Stored entries
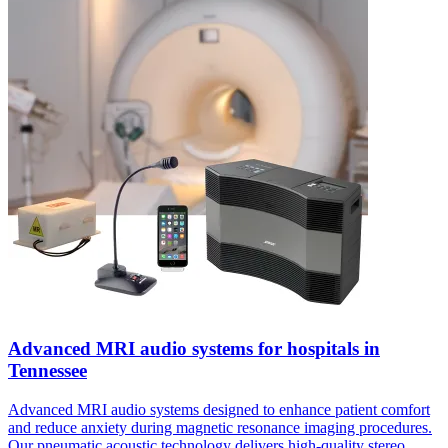
Advanced MRI audio systems for hospitals in
Tennessee
Advanced MRI audio systems designed to enhance patient comfort
and reduce anxiety during magnetic resonance imaging procedures.
Our pneumatic acoustic technology delivers high-quality stereo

Work instruction:
Transcribe the records above exactly, but only from the line that contains "and reduce anxiety" through their final line, inclusive.

Answer space:
and reduce anxiety during magnetic resonance imaging procedures.
Our pneumatic acoustic technology delivers high-quality stereo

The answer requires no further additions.